III- L’ERECTION D’UNE COUR DE JUSTICE COMMUNAUTAIRE AUTONOME (LA CJC)

          Aucune disposition du Traité de N’djamena du 16 mars 1994 ne fixait les conditions nécessaires à un contrôle efficace de la CJC sur l’application par les Etats du droit CEMAC. Il en va de même de son additif relatif au système institutionnel et juridique de la CEMAC, de la Convention de Libreville du 5 juillet 1996 portant création de la Cour de justice de la CEMAC, et de l’Acte additionnel n°4/00-CCE-CJ-02 du 14 décembre 2000 portant règles de procédure devant la chambre judiciaire de la Cour de Justice de la CEMAC.

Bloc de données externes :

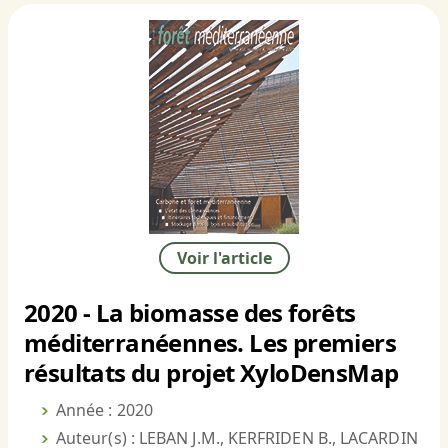
Voir l'article
2020 - La biomasse des forêts
méditerranéennes. Les premiers
résultats du projet XyloDensMap
Année : 2020
Auteur(s) : LEBAN J.M., KERFRIDEN B., LACARDIN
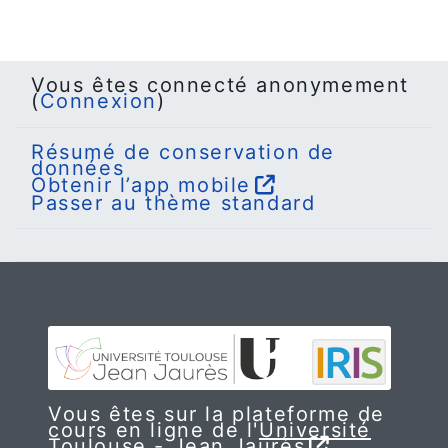
Vous êtes connecté anonymement
(
Connexion
)
Résumé de conservation de
données
Obtenir l’app mobile
Passer au thème standard
Vous êtes sur la plateforme de
cours en ligne de l'
Université
Toulouse - Jean Jaurès
.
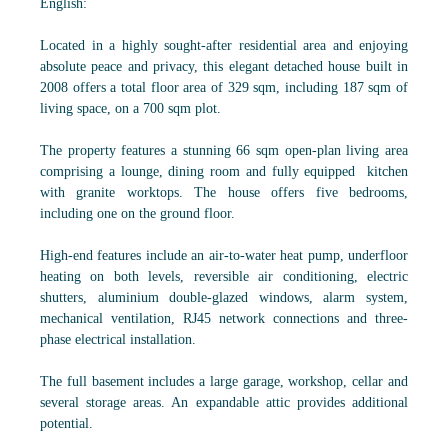
English:
Located in a highly sought-after residential area and enjoying
absolute peace and privacy, this elegant detached house built in
2008 offers a total floor area of 329 sqm, including 187 sqm of
living space, on a 700 sqm plot.
The property features a stunning 66 sqm open-plan living area
comprising a lounge, dining room and fully equipped kitchen
with granite worktops. The house offers five bedrooms,
including one on the ground floor.
High-end features include an air-to-water heat pump, underfloor
heating on both levels, reversible air conditioning, electric
shutters, aluminium double-glazed windows, alarm system,
mechanical ventilation, RJ45 network connections and three-
phase electrical installation.
The full basement includes a large garage, workshop, cellar and
several storage areas. An expandable attic provides additional
potential.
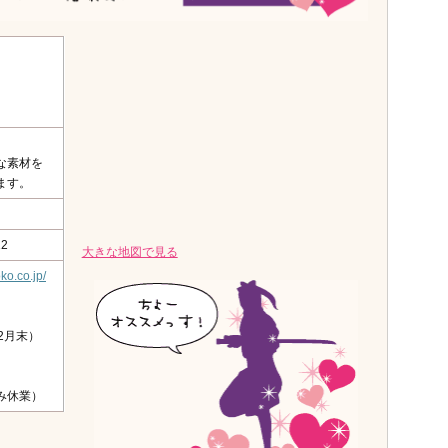
）
な素材を
ます。
2
大きな地図で見る
ko.co.jp/
2月末）
み休業）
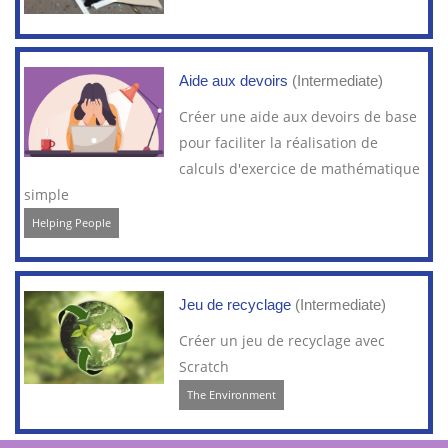
Aide aux devoirs
(Intermediate)
Créer une aide aux devoirs de base
pour faciliter la réalisation de
calculs d'exercice de mathématique
simple
Helping People
Jeu de recyclage
(Intermediate)
Créer un jeu de recyclage avec
Scratch
The Environment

     La CJC dans sa configuration actuelle est l’œuvre du Traité CEMAC révisé de 2008, qui à son article 10 à la place de l’ancienne Cour de justice de la CEMAC bicamérale (avec une chambre judiciaire et une chambre des comptes),  énumère deux nouvelles  institutions, la Cour de justice et la Cour des comptes. La CJC hérite alors pour l’essentiel, des attributions de l’ancienne Chambre judiciaire de la Cour de justice de la CEMAC. Mais le Traité CEMAC révisé institue tout de même une réelle innovation, avec la consécration en son article 4 al 2 d’un mécanisme de sanction, « le recours en manquement » qui permettra une implication plus déterminante de la CJC dans la mise en œuvre du droit communautaire.

     Le recours en manquement d’Etat offre une nouvelle alternative à la Cour de Justice de la CEMAC, face à l’usage inexistant par les juridictions nationales du renvoi préjudiciel (procédure de dialogue des juges nationaux avec la Cour de justice CEMAC face à des difficultés d’interprétation du droit communautaire), pour développer les grands principes et articulations de l’exécution par les Etats membres du droit communautaire CEMAC, mais aussi pour sanctionner le cas échéant toute violation par ces derniers de leurs obligations communautaires.

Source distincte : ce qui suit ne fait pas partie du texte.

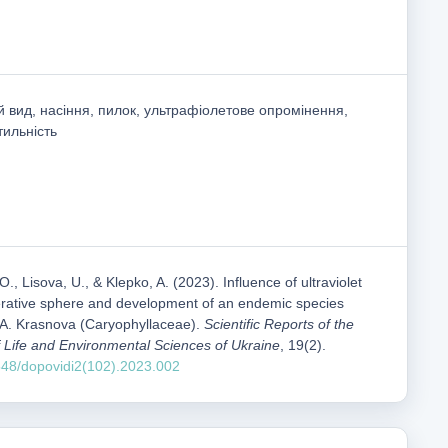
й вид, насіння, пилок, ультрафіолетове опромінення,
тильність
., Lisova, U., & Klepko, A. (2023). Influence of ultraviolet
erative sphere and development of an endemic species
 A. Krasnova (Caryophyllaceae).
Scientific Reports of the
of Life and Environmental Sciences of Ukraine
, 19(2).
1548/dopovidi2(102).2023.002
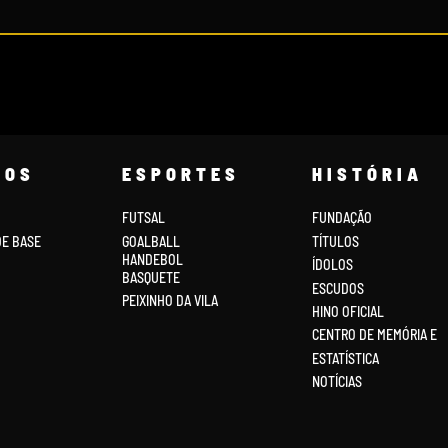
COS
ESPORTES
HISTÓRIA
FUTSAL
FUNDAÇÃO
DE BASE
GOALBALL
TÍTULOS
HANDEBOL
ÍDOLOS
BASQUETE
ESCUDOS
PEIXINHO DA VILA
HINO OFICIAL
CENTRO DE MEMÓRIA E
ESTATÍSTICA
NOTÍCIAS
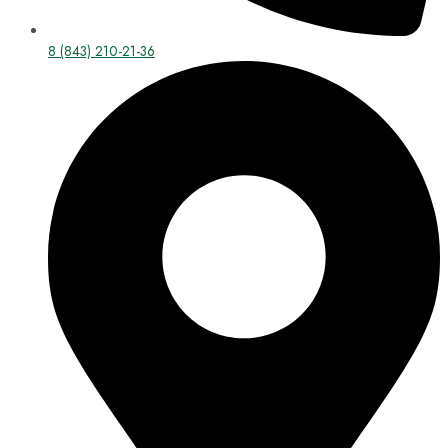
8 (843) 210-21-36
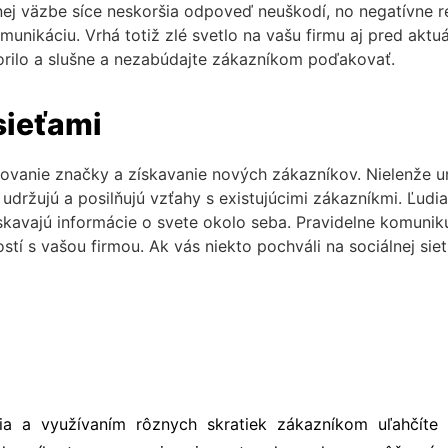
ätnej väzbe síce neskoršia odpoveď neuškodí, no negatívne 
munikáciu. Vrhá totiž zlé svetlo na vašu firmu aj pred aktuá
orilo a slušne a nezabúdajte zákazníkom poďakovať.
sieťami
udovanie značky a získavanie nových zákazníkov. Nielenže 
 udržujú a posilňujú vzťahy s existujúcimi zákazníkmi. Ľudia
získavajú informácie o svete okolo seba. Pravidelne komunik
stí s vašou firmou.
Ak vás niekto pochváli na sociálnej sieti
 a využívaním rôznych skratiek zákazníkom uľahčíte 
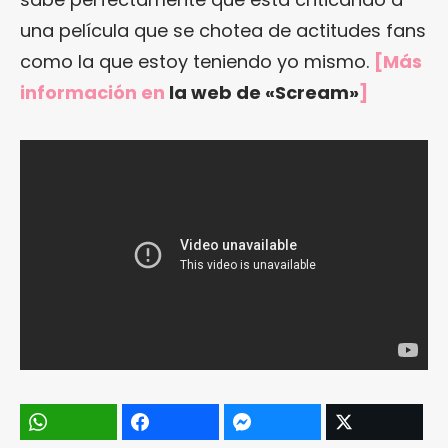
una película que se chotea de actitudes fans
como la que estoy teniendo yo mismo.
[Más
información en
la web de «Scream»
]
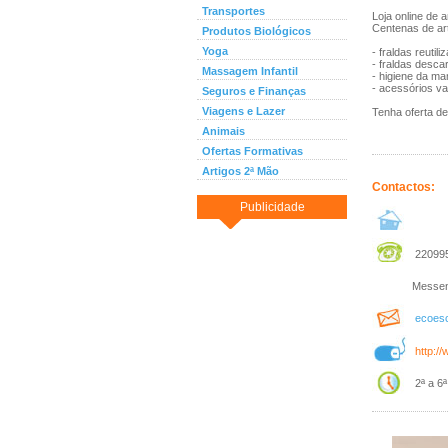
Transportes
Loja online de a
Centenas de art
Produtos Biológicos
Yoga
- fraldas reutili
- fraldas desca
Massagem Infantil
- higiene da m
- acessórios v
Seguros e Finanças
Viagens e Lazer
Tenha oferta 
Animais
Ofertas Formativas
Artigos 2ª Mão
Contactos:
Publicidade
220995
Messen
ecoes
http:/
2ª a 6ª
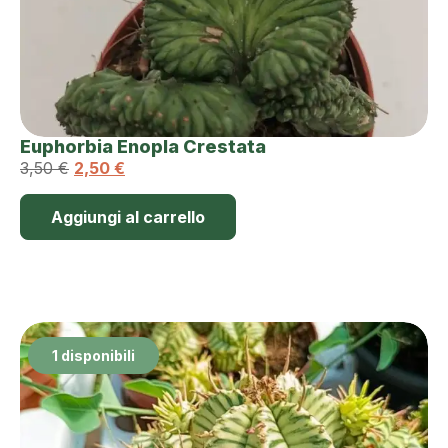
Euphorbia Enopla Crestata
3,50
€
2,50
€
Aggiungi al carrello
1 disponibili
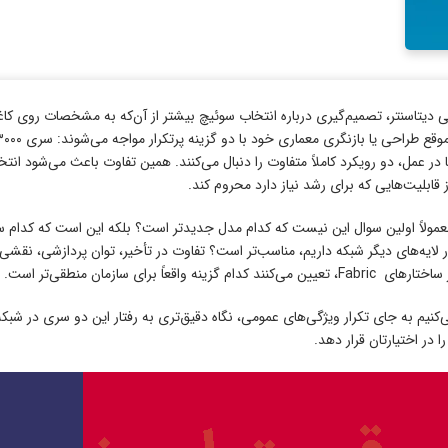
 دیتاسنتر، تصمیم‌گیری درباره انتخاب سوئیچ بیشتر از آن‌که به مشخصات روی کا
ا در عمل، دو رویکرد کاملاً متفاوت را دنبال می‌کنند. همین تفاوت باعث می‌شود ان
از قابلیت‌هایی که برای رشد نیاز دارد محروم کند.
معمولاً اولین سوال این نیست که کدام مدل جدیدتر است؟ بلکه این است که کدام سر
ایه‌های دیگر شبکه داریم، مناسب‌تر است؟ تفاوت در تأخیر، توان پردازشی، نقشی ک
زینه واقعاً برای سازمان منطقی‌تر است.
‌کنیم به‌ جای تکرار ویژگی‌های عمومی، نگاه دقیق‌تری به رفتار این دو سری در شبک
ا در اختیارتان قرار دهد.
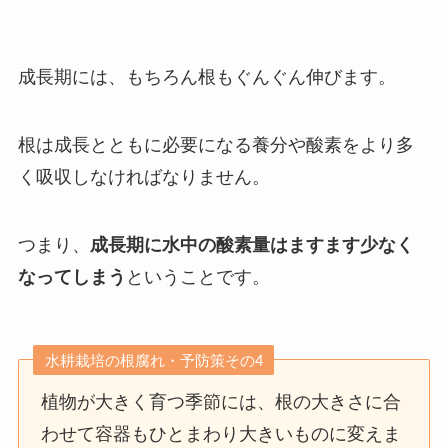
成長期には、もちろん根もぐんぐん伸びます。
根は成長とともに必要になる養分や酸素をより多
く吸収しなければなりません。
つまり、
成長期に水中の酸素量はますます少なく
なってしまう
ということです。
水耕栽培の根腐れ・予防策その4
植物が大きく育つ季節には、根の大きさに合
わせて容器もひとまわり大きいものに変えま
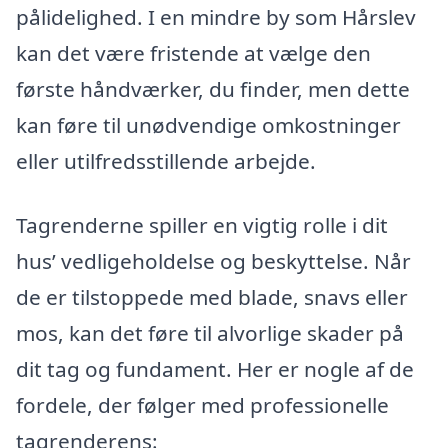
pålidelighed. I en mindre by som Hårslev
kan det være fristende at vælge den
første håndværker, du finder, men dette
kan føre til unødvendige omkostninger
eller utilfredsstillende arbejde.
Tagrenderne spiller en vigtig rolle i dit
hus’ vedligeholdelse og beskyttelse. Når
de er tilstoppede med blade, snavs eller
mos, kan det føre til alvorlige skader på
dit tag og fundament. Her er nogle af de
fordele, der følger med professionelle
tagrenderens:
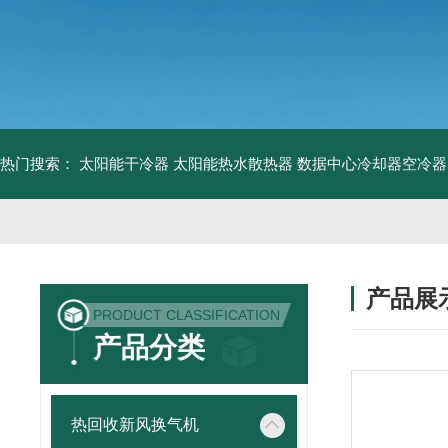
热门搜索：
太阳能干冷器
太阳能热水散热器
数据中心冷却器空冷器
产品展
PRODUCT CLASSIFICATION
产品分类
热回收新风换气机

     La CJC pourra à travers le recours en manquement  définir une politique jurisprudentielle au service des objectifs communautaires, qui sera relayée de manière contraignante par les juridictions nationales, dont l’attitude jusqu’ici pourrait amener à croire au caractère absolument facultatif du renvoi préjudiciel.  Les juridictions nationales n’auront d’autre choix que de se conformer aux décisions de la CJC, ou même de s’approprier alors le mécanisme du renvoi préjudiciel, dans la mesure où le manquement de l’Etat peut tout aussi bien être le fait des instances judiciaires nationales. A travers le recours en manquement d’Etat, il est offert à la CJC l’occasion d’exprimer toute sa dimension au sein de la construction communautaire, et donc « non seulement de préciser le droit, mais aussi de couvrir les lacunes par une jurisprudence créative, prétorienne, en préfigurant ainsi… l’évolution de la législative ».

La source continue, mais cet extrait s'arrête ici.